EXERCISE:
Find the word "tattoofirmaer" in the records below. List each line containing it.

Saved data entries
◆ ◆ ◆ ◆
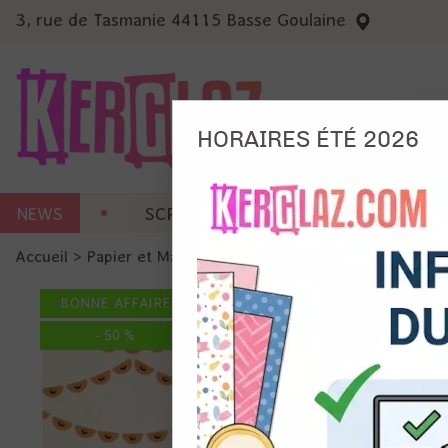
3, rue de Tasmanie 44115 Basse Goulaine
HORAIRES ÉTÉ 2026
Nous
NEWS
SCRAP CARTERIE
MACHINES 
Ils no
Accueil
>
Papier et Matière
>
Papier scrap imprimé
>
Papier
Amé
Mes
BONNE AFFAIRE
pro
Gér
-
50
%
Certains 
obligatoi
et du con
précises 
Si vous 
disposez 
de la pag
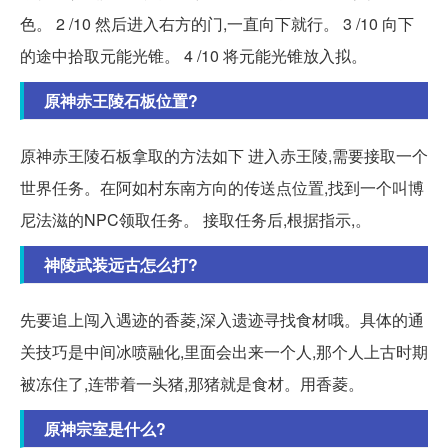
色。 2 /10 然后进入右方的门,一直向下就行。 3 /10 向下
的途中拾取元能光锥。 4 /10 将元能光锥放入拟。
原神赤王陵石板位置?
原神赤王陵石板拿取的方法如下 进入赤王陵,需要接取一个
世界任务。在阿如村东南方向的传送点位置,找到一个叫博
尼法滋的NPC领取任务。 接取任务后,根据指示,。
神陵武装远古怎么打?
先要追上闯入遇迹的香菱,深入遗迹寻找食材哦。具体的通
关技巧是中间冰喷融化,里面会出来一个人,那个人上古时期
被冻住了,连带着一头猪,那猪就是食材。用香菱。
原神宗室是什么?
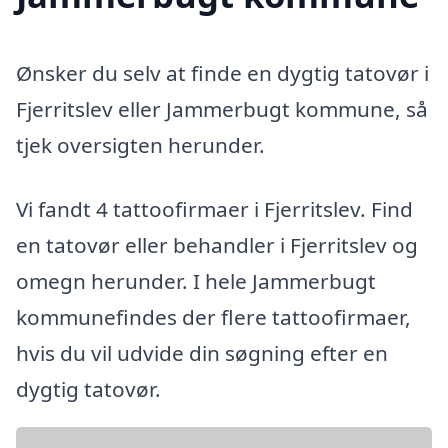
Ønsker du selv at finde en dygtig tatovør i
Fjerritslev eller Jammerbugt kommune, så
tjek oversigten herunder.
Vi fandt 4 tattoofirmaer i Fjerritslev. Find
en tatovør eller behandler i Fjerritslev og
omegn herunder. I hele Jammerbugt
kommunefindes der flere tattoofirmaer,
hvis du vil udvide din søgning efter en
dygtig tatovør.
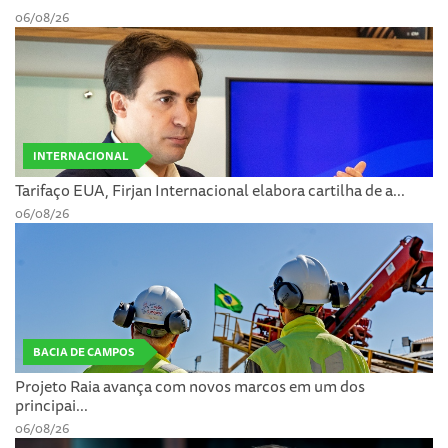
06/08/26
INTERNACIONAL
Tarifaço EUA, Firjan Internacional elabora cartilha de a...
06/08/26
BACIA DE CAMPOS
Projeto Raia avança com novos marcos em um dos
principai...
06/08/26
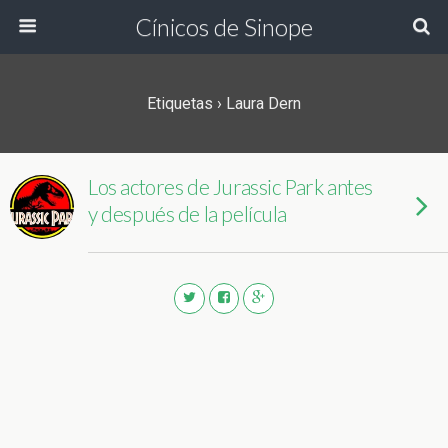
Cínicos de Sinope
Etiquetas › Laura Dern
Los actores de Jurassic Park antes
y después de la película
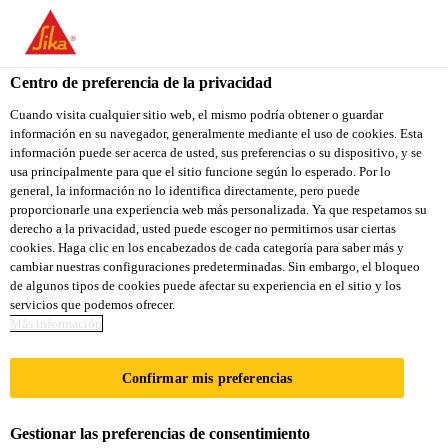
You are accessing "Sika Colombia", it seems you are accessing it
from "Estados Unidos". We have a dedicated website for your
country.
Centro de preferencia de la privacidad
Construcción
...
Imprimante Epoxico Fosfato
TO
Cuando visita cualquier sitio web, el mismo podría obtener o guardar
STAY ON THE SIKA
SELECT A
información en su navegador, generalmente mediante el uso de cookies. Esta
SIKA
COLOMBIA WEBSITE
COUNTRY
información puede ser acerca de usted, sus preferencias o su dispositivo, y se
USA
usa principalmente para que el sitio funcione según lo esperado. Por lo
general, la información no lo identifica directamente, pero puede
proporcionarle una experiencia web más personalizada. Ya que respetamos su
Imprimante
Sika Colombia
derecho a la privacidad, usted puede escoger no permitirnos usar ciertas
cookies. Haga clic en los encabezados de cada categoría para saber más y
cambiar nuestras configuraciones predeterminadas. Sin embargo, el bloqueo
Epoxico Fosfato
de algunos tipos de cookies puede afectar su experiencia en el sitio y los
servicios que podemos ofrecer.
Más información
Imprimante Epóxico con base en resinas
epóxicas y endurecedor poliamida
Confirmar mis preferencias
Imprimante Epoxico Fosfato
es un recubrimiento
Gestionar las preferencias de consentimiento
polimérico de dos componentes, con base en resinas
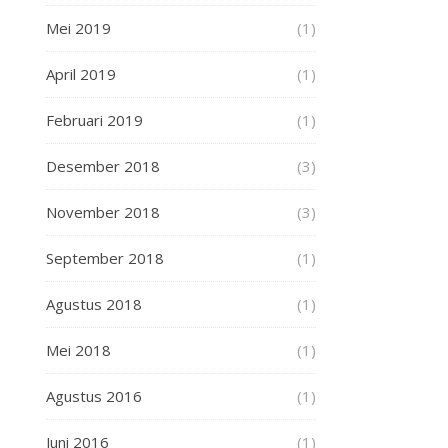
Mei 2019
(1)
April 2019
(1)
Februari 2019
(1)
Desember 2018
(3)
November 2018
(3)
September 2018
(1)
Agustus 2018
(1)
Mei 2018
(1)
Agustus 2016
(1)
Juni 2016
(1)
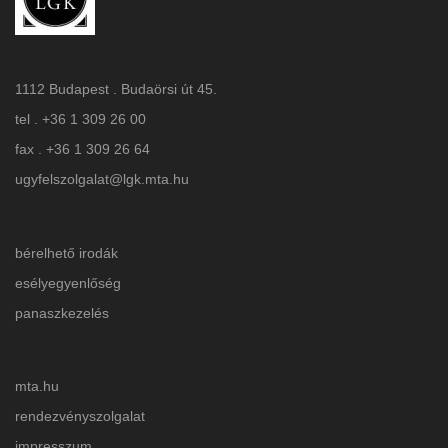
1112 Budapest . Budaörsi út 45.
tel . +36 1 309 26 00
fax . +36 1 309 26 64
ugyfelszolgalat@lgk.mta.hu
bérelhető irodák
esélyegyenlőség
panaszkezelés
mta.hu
rendezvényszolgalat
impresszum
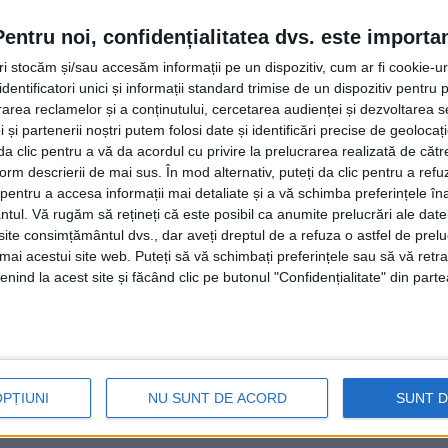
Pentru noi, confidențialitatea dvs. este importa
tri stocăm și/sau accesăm informații pe un dispozitiv, cum ar fi cookie-u
dentificatori unici și informații standard trimise de un dispozitiv pentru p
rea reclamelor și a conținutului, cercetarea audienței și dezvoltarea ser
 și partenerii noștri putem folosi date și identificări precise de geoloca
i da clic pentru a vă da acordul cu privire la prelucrarea realizată de cătr
form descrierii de mai sus. În mod alternativ, puteți da clic pentru a refu
entru a accesa informații mai detaliate și a vă schimba preferințele în
ntul.
Vă rugăm să rețineți că este posibil ca anumite prelucrări ale date
te consimțământul dvs., dar aveți dreptul de a refuza o astfel de prelu
umai acestui site web. Puteți să vă schimbați preferințele sau să vă ret
nind la acest site și făcând clic pe butonul "Confidențialitate" din parte
OPȚIUNI
NU SUNT DE ACORD
SUNT 
ăuți a avut loc o lansare de carte a lui Cristian Vlădeanu,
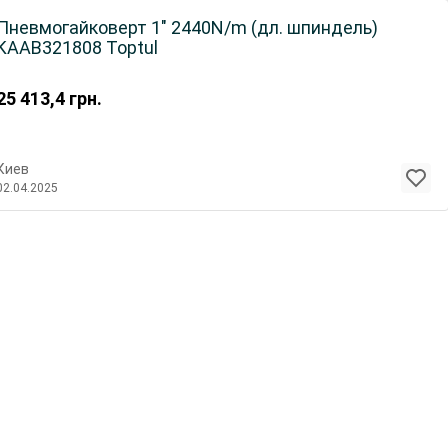
Пневмогайковерт 1" 2440N/m (дл. шпиндель)
KAAB321808 Toptul
25 413,4
грн.
Киев
02.04.2025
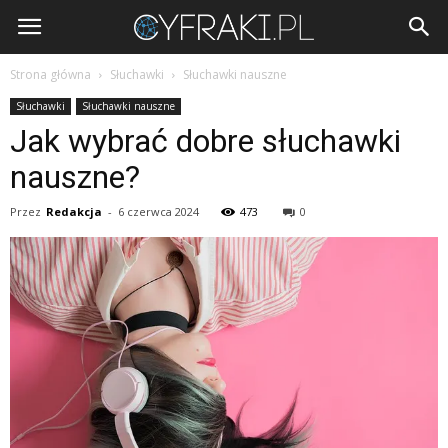
Cyfraki.pl
Strona główna
Słuchawki
Słuchawki nauszne
Słuchawki
Słuchawki nauszne
Jak wybrać dobre słuchawki
nauszne?
Przez
Redakcja
-
6 czerwca 2024
473
0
◆ ◆ ◆ ◆
EXERCISE SOLUTION:
Vi fandt 4 tattoofirmaer i Fjerritslev. Find
kommunefindes der flere tattoofirmaer,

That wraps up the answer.